Of course, we can hold a raffle, or have a bake sale, or open a lemonade stand (although an illegal pot shop would be more lucrative). She has figured it out! What have we been missing all these decades?!

Not. Maybe some of the smoke from the illegal pot shops is wafting into the diners where government policy seems to be made nowadays.

Imagination won’t pay for new signals or rolling stock or refurbishing stations or installing elevators to comply with the Americans with Disabilities Act.

Imagination won’t supply the necessary local share for federally-funded expansions like bringing the Second Ave. subway from 96th St. to 125th St. (Uncle Sam put up $3.4 billion on the condition that New York equals that amount).

Imagination won’t reduce the worst and slowest traffic Midtown has seen in the half century that former Traffic Commissioner Sam Schwartz has been studying it. Schwartz, who coined the word “gridlock” and wrote the Gridlock Sam traffic column for the Daily News for 32 years, is the world expert here, not Hochul.

Tolls, not imagination, is what is needed. And those tolls, written into statute, will collect $3 million in cash every day, totaling $1 billion a year, which can be used to sell $15 billion on the bond market. Instead, there’s now a warning on the credit rating on the MTA’s bonds. Thanks, Gov.

This is not the first time that Hochul has played politics with the MTA’s finances, hoping to be seen as delivering pocketbook relief to constituents. On Nov. 15, 2021, in office less than three months, she stood in the Albany airport departure lounge to say: “I’m really excited to say we will not have to raise fares or have any service cuts,” undermining a planned small fare hike. That her own election was approaching in the coming months was just a coincidence.

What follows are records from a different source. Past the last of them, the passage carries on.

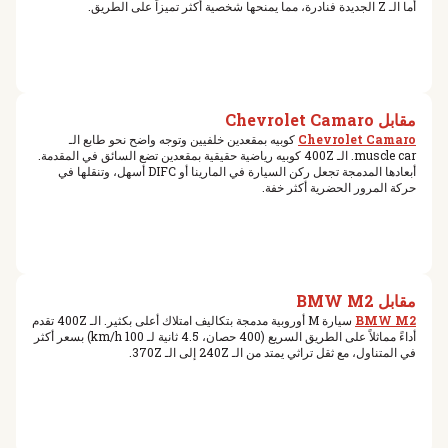
أما الـ Z الجديدة فنادرة، مما يمنحها شخصية أكثر تميزاً على الطريق.
مقابل Chevrolet Camaro
Chevrolet Camaro
كوبيه بمقعدين خلفيين وتوجه واضح نحو طابع الـ
muscle car. الـ 400Z كوبيه رياضية حقيقية بمقعدين تضع السائق في المقدمة.
أبعادها المدمجة تجعل ركن السيارة في المارينا أو DIFC أسهل، وتنقلها في
حركة المرور الحضرية أكثر خفة.
مقابل BMW M2
BMW M2
سيارة M أوروبية مدمجة بتكاليف امتلاك أعلى بكثير. الـ 400Z تقدم
أداءً مماثلاً على الطريق السريع (400 حصان، 4.5 ثانية لـ 100 km/h) بسعر أكثر
في المتناول، مع ثقل تراثي يمتد من الـ 240Z إلى الـ 370Z.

She was not a heroine, but a meddler. Yeah! No fare hike! No toll for cars! And no ability for the MTA to provide decent transit.

As we and others have said, the law demands that congestion pricing happen. And as to when, the law also says:

Vehicle & Traffic Law § 1703 (8). ‘Operation date’ means the date determined by the Triborough Bridge and Tunnel Authority (TBTA), which shall not be earlier than Dec. 31, 2020, for the beginning of the operation and enforcement of the central business district tolling program. The operation and enforcement date shall commence only after an initial program testing period of 30 days where no collection of any tolls, fees, or other charges shall be authorized.”

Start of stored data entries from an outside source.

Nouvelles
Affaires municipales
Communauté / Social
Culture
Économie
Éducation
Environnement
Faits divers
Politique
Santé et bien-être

The TBTA is the MTA, their boards being coterminous, and on March 27 the MTA Board voted, with one dissent, to adopt the tolling program. The “date determined” was then set at June 30. The MTA has not altered that date, nor should it.

We assume the “initial program testing period” began on June 1 and MTA Chair Janno Lieber said yesterday the cameras and the rest were ready as he now works to “reprioritize, rethink and shrink the capital plan” in the absence of the revenue that Hochul wants delayed.

Since Hochul is refusing to have the state Department of Transportation sign the final federal approval, along with the city and the MTA, it will take a court to order it be done. So who will step up to make her administration obey state law?